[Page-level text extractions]
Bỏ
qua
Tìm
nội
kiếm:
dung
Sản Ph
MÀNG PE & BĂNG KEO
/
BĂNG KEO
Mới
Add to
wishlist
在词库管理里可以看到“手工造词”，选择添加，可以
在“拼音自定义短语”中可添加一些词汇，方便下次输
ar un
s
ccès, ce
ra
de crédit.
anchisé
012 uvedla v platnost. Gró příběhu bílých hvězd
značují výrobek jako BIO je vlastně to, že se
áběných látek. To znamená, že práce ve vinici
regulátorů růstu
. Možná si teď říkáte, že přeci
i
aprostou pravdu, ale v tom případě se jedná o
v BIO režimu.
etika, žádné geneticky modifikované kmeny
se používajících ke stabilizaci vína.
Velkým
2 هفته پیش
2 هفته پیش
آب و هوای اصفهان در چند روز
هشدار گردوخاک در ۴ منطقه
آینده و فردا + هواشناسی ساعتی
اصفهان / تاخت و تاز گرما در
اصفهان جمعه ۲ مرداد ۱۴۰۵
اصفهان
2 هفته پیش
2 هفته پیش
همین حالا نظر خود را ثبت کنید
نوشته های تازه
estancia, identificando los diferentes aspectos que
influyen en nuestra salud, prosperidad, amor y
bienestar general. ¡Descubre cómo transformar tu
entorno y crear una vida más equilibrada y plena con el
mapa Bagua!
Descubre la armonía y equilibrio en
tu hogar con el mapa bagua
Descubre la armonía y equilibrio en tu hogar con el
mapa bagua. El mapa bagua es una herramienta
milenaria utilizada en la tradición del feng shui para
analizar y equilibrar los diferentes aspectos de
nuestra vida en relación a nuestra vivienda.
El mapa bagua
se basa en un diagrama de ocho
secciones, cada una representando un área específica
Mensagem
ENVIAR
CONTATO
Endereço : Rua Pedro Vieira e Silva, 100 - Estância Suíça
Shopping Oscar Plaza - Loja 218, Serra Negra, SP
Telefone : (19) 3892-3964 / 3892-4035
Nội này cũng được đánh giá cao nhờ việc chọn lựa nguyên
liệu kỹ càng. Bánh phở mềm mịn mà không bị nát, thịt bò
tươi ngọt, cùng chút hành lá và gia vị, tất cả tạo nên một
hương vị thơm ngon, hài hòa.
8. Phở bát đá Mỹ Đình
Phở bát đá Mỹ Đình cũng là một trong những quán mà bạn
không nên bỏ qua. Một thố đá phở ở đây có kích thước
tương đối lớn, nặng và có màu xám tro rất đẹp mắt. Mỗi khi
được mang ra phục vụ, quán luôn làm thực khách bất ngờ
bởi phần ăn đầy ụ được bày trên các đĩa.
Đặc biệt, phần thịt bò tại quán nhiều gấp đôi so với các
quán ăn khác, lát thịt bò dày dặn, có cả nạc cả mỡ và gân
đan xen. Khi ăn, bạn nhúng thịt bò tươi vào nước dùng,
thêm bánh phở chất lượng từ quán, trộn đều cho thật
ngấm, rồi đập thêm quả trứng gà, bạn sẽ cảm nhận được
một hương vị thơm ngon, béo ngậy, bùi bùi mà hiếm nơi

• WHAT THIS TASK INVOLVES: Set down the entries above once more, verbatim.

• WRITTEN SOLUTION:
Bỏ
qua
Tìm
nội
kiếm:
dung
Sản Ph
MÀNG PE & BĂNG KEO
/
BĂNG KEO
Mới
Add to
wishlist
在词库管理里可以看到“手工造词”，选择添加，可以
在“拼音自定义短语”中可添加一些词汇，方便下次输
ar un
s
ccès, ce
ra
de crédit.
anchisé
012 uvedla v platnost. Gró příběhu bílých hvězd
značují výrobek jako BIO je vlastně to, že se
áběných látek. To znamená, že práce ve vinici
regulátorů růstu
. Možná si teď říkáte, že přeci
i
aprostou pravdu, ale v tom případě se jedná o
v BIO režimu.
etika, žádné geneticky modifikované kmeny
se používajících ke stabilizaci vína.
Velkým
2 هفته پیش
2 هفته پیش
آب و هوای اصفهان در چند روز
هشدار گردوخاک در ۴ منطقه
آینده و فردا + هواشناسی ساعتی
اصفهان / تاخت و تاز گرما در
اصفهان جمعه ۲ مرداد ۱۴۰۵
اصفهان
2 هفته پیش
2 هفته پیش
همین حالا نظر خود را ثبت کنید
نوشته های تازه
estancia, identificando los diferentes aspectos que
influyen en nuestra salud, prosperidad, amor y
bienestar general. ¡Descubre cómo transformar tu
entorno y crear una vida más equilibrada y plena con el
mapa Bagua!
Descubre la armonía y equilibrio en
tu hogar con el mapa bagua
Descubre la armonía y equilibrio en tu hogar con el
mapa bagua. El mapa bagua es una herramienta
milenaria utilizada en la tradición del feng shui para
analizar y equilibrar los diferentes aspectos de
nuestra vida en relación a nuestra vivienda.
El mapa bagua
se basa en un diagrama de ocho
secciones, cada una representando un área específica
Mensagem
ENVIAR
CONTATO
Endereço : Rua Pedro Vieira e Silva, 100 - Estância Suíça
Shopping Oscar Plaza - Loja 218, Serra Negra, SP
Telefone : (19) 3892-3964 / 3892-4035
Nội này cũng được đánh giá cao nhờ việc chọn lựa nguyên
liệu kỹ càng. Bánh phở mềm mịn mà không bị nát, thịt bò
tươi ngọt, cùng chút hành lá và gia vị, tất cả tạo nên một
hương vị thơm ngon, hài hòa.
8. Phở bát đá Mỹ Đình
Phở bát đá Mỹ Đình cũng là một trong những quán mà bạn
không nên bỏ qua. Một thố đá phở ở đây có kích thước
tương đối lớn, nặng và có màu xám tro rất đẹp mắt. Mỗi khi
được mang ra phục vụ, quán luôn làm thực khách bất ngờ
bởi phần ăn đầy ụ được bày trên các đĩa.
Đặc biệt, phần thịt bò tại quán nhiều gấp đôi so với các
quán ăn khác, lát thịt bò dày dặn, có cả nạc cả mỡ và gân
đan xen. Khi ăn, bạn nhúng thịt bò tươi vào nước dùng,
thêm bánh phở chất lượng từ quán, trộn đều cho thật
ngấm, rồi đập thêm quả trứng gà, bạn sẽ cảm nhận được
một hương vị thơm ngon, béo ngậy, bùi bùi mà hiếm nơi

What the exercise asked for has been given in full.